Si aggrava ulteriormente la crisi umanitaria con aree di Gaza isolate e difficili da raggiungere a causa dei bombardamenti dove si soffre la fame, avvertono le Nazioni unite. La popolazione di Rafah al confine con l’Egitto è passata da 300 mila a oltre 1,2 milioni di persone, il quadruplo rispetto al periodo precedente la guerra. Secondo quanto riferito dall’Unrwa (Onu), i palestinesi sfollati cercano riparo in campi e tende sovraffollate. È salito 24.620 il bilancio dei morti a Gaza dallo scorso 7 ottobre. Tra mercoledì e ieri, sostiene il ministero della sanità a Gaza, i militari israeliani hanno ucciso 172 persone, altre 326 sono rimaste ferite. È salito a oltre cento il bilancio dei giornalisti uccisi nelle operazioni militari israeliane.

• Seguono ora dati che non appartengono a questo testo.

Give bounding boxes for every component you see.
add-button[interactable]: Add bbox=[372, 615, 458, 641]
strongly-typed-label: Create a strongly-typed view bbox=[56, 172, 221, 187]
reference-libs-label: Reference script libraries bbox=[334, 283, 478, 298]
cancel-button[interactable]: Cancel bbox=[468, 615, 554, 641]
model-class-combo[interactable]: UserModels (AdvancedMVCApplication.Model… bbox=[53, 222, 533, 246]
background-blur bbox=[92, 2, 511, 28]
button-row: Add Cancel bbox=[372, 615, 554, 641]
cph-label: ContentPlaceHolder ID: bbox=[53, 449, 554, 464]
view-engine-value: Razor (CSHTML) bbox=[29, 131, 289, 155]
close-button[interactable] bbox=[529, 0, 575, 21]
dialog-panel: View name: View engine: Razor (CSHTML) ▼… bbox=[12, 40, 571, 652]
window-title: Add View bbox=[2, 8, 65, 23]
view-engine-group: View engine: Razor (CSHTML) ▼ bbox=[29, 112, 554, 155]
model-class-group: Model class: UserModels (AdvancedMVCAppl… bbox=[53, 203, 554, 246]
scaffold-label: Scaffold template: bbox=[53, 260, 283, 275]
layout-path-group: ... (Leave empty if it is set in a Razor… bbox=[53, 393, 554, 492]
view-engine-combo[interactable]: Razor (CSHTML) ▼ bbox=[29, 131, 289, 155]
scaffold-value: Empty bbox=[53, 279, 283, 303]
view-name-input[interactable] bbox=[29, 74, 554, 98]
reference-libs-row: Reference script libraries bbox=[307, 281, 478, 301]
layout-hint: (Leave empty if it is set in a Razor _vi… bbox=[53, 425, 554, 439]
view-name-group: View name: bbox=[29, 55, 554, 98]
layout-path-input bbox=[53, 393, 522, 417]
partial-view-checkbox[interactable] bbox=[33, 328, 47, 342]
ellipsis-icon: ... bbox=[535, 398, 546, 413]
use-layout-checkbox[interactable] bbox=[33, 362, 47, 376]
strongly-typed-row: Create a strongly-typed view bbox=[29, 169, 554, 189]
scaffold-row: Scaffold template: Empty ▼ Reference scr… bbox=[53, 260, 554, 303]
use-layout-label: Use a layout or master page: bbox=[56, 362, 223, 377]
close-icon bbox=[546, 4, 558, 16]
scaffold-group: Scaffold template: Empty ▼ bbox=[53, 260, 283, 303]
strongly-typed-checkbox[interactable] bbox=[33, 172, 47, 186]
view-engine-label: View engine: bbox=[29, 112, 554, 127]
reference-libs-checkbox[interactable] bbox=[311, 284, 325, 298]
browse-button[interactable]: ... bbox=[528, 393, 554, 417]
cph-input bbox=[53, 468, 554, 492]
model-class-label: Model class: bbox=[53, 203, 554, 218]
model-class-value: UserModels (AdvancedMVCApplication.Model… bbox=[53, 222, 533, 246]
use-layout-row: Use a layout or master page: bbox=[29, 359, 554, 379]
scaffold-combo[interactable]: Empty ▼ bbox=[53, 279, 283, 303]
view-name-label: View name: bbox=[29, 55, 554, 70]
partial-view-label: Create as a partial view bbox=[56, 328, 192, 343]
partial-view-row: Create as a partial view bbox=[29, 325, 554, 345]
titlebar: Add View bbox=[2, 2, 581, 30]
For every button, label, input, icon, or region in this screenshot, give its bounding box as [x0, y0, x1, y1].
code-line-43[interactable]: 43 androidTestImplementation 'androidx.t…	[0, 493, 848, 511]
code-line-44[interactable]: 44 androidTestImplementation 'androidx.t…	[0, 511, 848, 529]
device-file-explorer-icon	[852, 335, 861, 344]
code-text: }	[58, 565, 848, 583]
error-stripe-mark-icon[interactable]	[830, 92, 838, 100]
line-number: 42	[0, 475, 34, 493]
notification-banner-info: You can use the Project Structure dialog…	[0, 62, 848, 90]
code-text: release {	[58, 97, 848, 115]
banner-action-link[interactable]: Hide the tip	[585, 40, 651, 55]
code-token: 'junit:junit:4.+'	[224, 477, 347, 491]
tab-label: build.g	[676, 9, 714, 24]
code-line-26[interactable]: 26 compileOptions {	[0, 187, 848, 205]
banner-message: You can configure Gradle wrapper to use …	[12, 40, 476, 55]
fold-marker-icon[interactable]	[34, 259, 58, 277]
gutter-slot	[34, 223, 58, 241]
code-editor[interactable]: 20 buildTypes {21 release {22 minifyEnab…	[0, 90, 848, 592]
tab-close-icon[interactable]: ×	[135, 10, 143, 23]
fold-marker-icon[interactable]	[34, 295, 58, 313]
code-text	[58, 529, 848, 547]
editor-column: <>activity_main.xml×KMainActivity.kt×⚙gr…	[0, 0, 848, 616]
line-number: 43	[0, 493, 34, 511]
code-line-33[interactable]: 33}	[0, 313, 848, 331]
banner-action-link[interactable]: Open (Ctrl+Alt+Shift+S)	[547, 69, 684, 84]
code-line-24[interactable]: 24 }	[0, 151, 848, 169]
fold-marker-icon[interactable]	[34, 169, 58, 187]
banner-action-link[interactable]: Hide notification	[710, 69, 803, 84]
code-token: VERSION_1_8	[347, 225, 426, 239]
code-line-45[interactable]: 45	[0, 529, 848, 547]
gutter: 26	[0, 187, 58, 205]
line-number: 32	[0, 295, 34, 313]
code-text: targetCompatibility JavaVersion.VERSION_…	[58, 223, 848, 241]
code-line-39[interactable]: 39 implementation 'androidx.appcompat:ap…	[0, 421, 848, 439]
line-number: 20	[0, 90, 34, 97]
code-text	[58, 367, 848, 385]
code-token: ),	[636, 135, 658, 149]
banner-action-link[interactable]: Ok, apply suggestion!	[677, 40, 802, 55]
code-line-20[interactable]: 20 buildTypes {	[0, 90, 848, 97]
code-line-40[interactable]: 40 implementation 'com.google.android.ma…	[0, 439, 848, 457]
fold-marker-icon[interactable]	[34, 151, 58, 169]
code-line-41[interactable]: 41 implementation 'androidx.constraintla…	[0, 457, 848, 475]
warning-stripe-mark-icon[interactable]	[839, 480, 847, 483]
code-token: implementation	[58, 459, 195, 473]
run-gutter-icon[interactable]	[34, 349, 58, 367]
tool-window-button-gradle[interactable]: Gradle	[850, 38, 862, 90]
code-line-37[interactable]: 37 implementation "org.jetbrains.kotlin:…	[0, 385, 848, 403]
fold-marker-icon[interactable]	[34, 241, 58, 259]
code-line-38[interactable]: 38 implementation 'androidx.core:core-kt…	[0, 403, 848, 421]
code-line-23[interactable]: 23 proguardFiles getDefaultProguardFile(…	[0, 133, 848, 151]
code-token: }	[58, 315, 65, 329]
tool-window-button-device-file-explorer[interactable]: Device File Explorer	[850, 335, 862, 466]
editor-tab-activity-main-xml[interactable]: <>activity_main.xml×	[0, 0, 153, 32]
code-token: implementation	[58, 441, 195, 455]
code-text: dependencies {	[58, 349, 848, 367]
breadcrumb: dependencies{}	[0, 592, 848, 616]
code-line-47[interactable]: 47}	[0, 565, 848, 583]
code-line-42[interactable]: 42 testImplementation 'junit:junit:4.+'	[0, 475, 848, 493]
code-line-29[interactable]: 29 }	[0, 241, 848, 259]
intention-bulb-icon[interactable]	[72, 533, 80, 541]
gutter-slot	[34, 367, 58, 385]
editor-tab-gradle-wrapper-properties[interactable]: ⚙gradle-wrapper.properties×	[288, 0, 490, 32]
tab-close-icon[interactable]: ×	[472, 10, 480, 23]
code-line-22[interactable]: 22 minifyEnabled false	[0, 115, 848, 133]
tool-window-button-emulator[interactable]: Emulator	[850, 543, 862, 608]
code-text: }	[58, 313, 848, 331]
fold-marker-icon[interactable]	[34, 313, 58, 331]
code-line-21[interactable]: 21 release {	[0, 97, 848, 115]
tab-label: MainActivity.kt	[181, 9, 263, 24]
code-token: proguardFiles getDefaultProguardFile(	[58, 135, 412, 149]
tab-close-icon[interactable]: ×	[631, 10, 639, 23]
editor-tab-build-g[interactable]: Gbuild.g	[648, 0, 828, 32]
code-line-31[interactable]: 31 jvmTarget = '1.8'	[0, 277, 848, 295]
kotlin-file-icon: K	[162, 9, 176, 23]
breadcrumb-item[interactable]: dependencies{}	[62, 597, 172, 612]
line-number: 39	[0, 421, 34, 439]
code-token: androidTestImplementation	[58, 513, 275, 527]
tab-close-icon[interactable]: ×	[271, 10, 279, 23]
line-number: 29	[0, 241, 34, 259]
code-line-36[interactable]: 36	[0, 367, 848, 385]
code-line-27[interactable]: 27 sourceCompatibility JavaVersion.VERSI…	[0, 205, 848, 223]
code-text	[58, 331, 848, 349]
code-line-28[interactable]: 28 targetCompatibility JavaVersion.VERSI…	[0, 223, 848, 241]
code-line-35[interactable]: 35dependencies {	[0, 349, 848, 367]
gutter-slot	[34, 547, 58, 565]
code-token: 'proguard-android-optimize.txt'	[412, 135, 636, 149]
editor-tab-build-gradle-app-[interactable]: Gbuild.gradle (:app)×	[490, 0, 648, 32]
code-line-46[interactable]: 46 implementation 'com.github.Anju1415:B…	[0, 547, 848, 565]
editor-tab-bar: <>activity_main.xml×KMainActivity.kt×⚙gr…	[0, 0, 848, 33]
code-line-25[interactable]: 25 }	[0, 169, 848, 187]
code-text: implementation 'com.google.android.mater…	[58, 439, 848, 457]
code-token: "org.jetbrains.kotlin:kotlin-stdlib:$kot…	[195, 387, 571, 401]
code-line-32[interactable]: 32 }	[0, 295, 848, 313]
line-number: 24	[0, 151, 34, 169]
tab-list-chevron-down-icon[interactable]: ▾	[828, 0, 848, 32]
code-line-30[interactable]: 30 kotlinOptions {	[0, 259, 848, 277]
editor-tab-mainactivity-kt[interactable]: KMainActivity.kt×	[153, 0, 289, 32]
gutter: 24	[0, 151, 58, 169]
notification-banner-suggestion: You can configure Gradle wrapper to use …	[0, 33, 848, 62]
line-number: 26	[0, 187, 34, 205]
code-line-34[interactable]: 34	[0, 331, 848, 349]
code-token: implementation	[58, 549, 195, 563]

Il Parlamento europeo chiede un cessate il fuoco permanente e una soluzione politica in Medio Oriente. In una risoluzione, gli eurodeputati esprimono dolore per le vittime innocenti di entrambe le parti e «chiedono un cessate il fuoco permanente e la ripresa degli sforzi per una soluzione politica». Allo stesso tempo insistono «che tutti gli ostaggi siano immediatamente rilasciati e che Hamas sia smantellata» si legge in una nota dell’Eurocamera. Gli eurodeputati, oltre a condannare con la massima fermezza «gli ignobili» attacchi di Hamas, denunciano anche «la sproporzionata risposta militare israeliana, che ha causato un bilancio di vittime civili senza precedenti».